The Thursday of Holy Week is the darkest day of the year for me. It symbolizes isolation and abandonment. It epitomizes betrayal …

In high school, I performed in the musical Godspell, an upbeat staging of the Book of Matthew dramatizing parables with clever dialogue and integrated music. The most powerful scene for me was The Last Supper when the cast wiped off our decorative face paint, revealing our true selves. It was then that the character of Jesus stated that one of us would betray him. Of course, we all denied it.

Next came the Garden of Gethsemane. Jesus went to pray, begging his Father to remove the pain and suffering he knew was coming. He took us, his friends, along for support. He needed us to share the darkness with him. But we fell asleep, awakening to the slamming of the door. Then, Judas marched down the aisle, kissed Jesus on the cheek, and betrayed him to the Roman guards.

During the discordant music following, we … the friends who had shared years of good times together … we who ate, drank, talked and hung out together … we who only moments before declared we would never deny or abandon him … scattered.

Silence and Betrayal.

I wonder what Jesus felt right then, watching his friends bail on him moments after they promised they’d never betray him.  I wonder sometimes if Jesus’ friends had just been honest with him – and themselves — about their fears, would that have changed the dynamic? Would their honesty have offered Jesus comfort when he was imprisoned and they were gone?

What if when he passed them the chalice and suggested betrayal was in the air they had said to him: “Ya know, Jesus, I like you and truly care about you. But I’m not sure I can handle all this right now. I enjoy hanging out.

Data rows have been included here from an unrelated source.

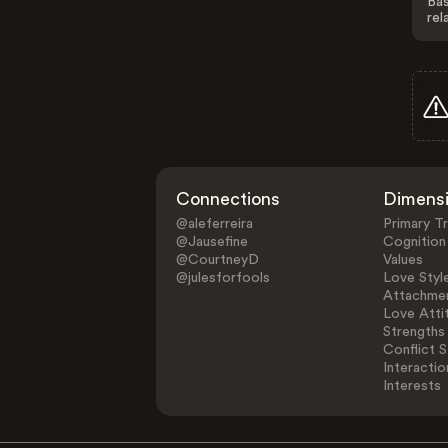
Bas
rel
Connections
Dimens
@aleferreira
Primary Tr
@Jausefine
Cognition
@CourtneyD
Values
@julesforfools
Love Styl
Attachmen
Love Atti
Strengths
Conflict S
Interactio
Interests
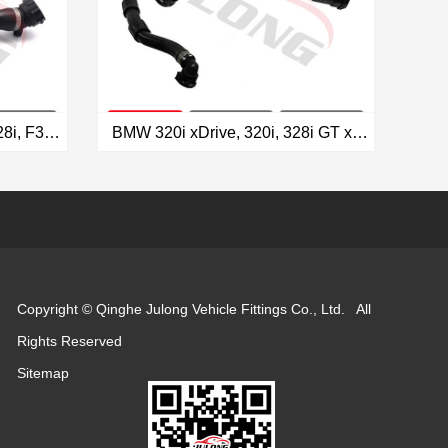
BMW F22 228i, F30 320i/328i, F32 428i Radiator Hose OEM: 17127619256
BMW 320i xDrive, 320i, 328i GT xDrive, 328i xDrive, 328i, 428i Gran Coupe Radiator Hose OEM: 17127619255
VIEW MORE
Copyright © Qinghe Julong Vehicle Fittings Co., Ltd. All
Rights Reserved
Sitemap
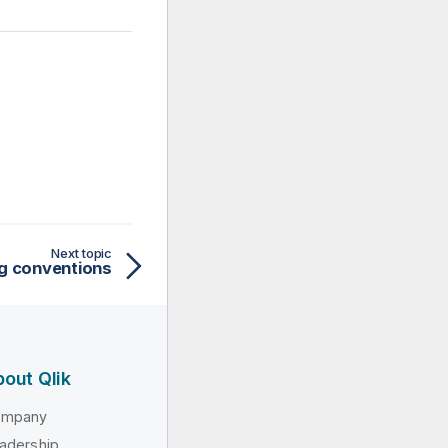
Next topic
g conventions
out Qlik
ompany
adership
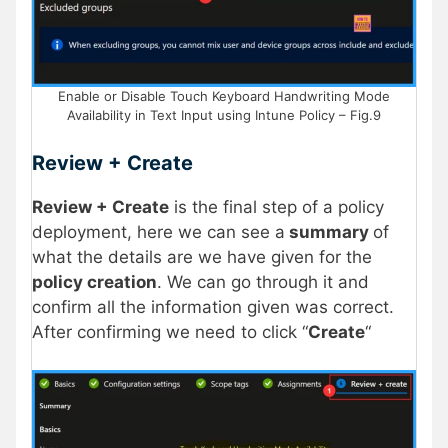
Enable or Disable Touch Keyboard Handwriting Mode
Availability in Text Input using Intune Policy – Fig.9
Review + Create
Review + Create
is the final step of a policy
deployment, here we can see a
summary
of
what the details are we have given for the
policy creation
. We can go through it and
confirm all the information given was correct.
After confirming we need to click “
Create
“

But it’s getting a little intense and I need to step back.”

Or did they even know in that moment an unforeseen element would shake their relationship to the very core and fragment it? Was it a shock to them too?

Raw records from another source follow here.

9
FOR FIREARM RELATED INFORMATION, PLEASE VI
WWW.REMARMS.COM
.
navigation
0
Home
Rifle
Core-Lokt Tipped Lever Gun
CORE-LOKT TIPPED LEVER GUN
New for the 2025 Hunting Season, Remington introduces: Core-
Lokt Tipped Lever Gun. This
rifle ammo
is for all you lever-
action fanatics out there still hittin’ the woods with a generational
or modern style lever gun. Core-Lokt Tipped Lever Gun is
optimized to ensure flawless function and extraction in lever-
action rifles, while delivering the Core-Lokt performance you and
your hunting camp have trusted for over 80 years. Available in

It’s this Silence in the dark and the Betrayal that hits me hardest. They fell away without warning. They left him to walk the Via Dolorosa all by himself without so much as a word to someone they had only seconds, hours and weeks before professed to care for deeply. They cut him off and ran. Jesus knew it was coming, sure. But that didn’t make the denial and rejection easier.

I imagine Jesus there, knowing he’s on his own. God is silent. Judas sells him out. Peter denies knowing him and their friendship not once but three times. Every one of his other friends flees, leaving him with memories of words spoken and empty declarations of love. He stands before a hostile crowd, completely alone and — I think — sad too. All that time invested in relationships and all the adventures shared, only to watch those he loved most walk away without a word. Ouch!

Silence and Betrayal.

Yet … despite it all, he forgave them. He knew in his heart they loved and cared about him. Jesus was an expert on subtext! He knew their fears and doubts — the things they struggled with. But he walked the road with them as friends anyway, knowing eventually how it all would end. He loved them still.

Silence and Betrayal. It makes today the Hardest Day of the year for me.

forgieBut in Godspell, I was the Day by Day girl. And, in the scene prior to my song, I learned that we must each “each forgive our brothers, from our hearts.” So even in the darkest of darks 2000 years after that awful betrayal (and 35 years after my final performance of Godspell), Forgiveness is there, more powerful than hate and anger, offering healing.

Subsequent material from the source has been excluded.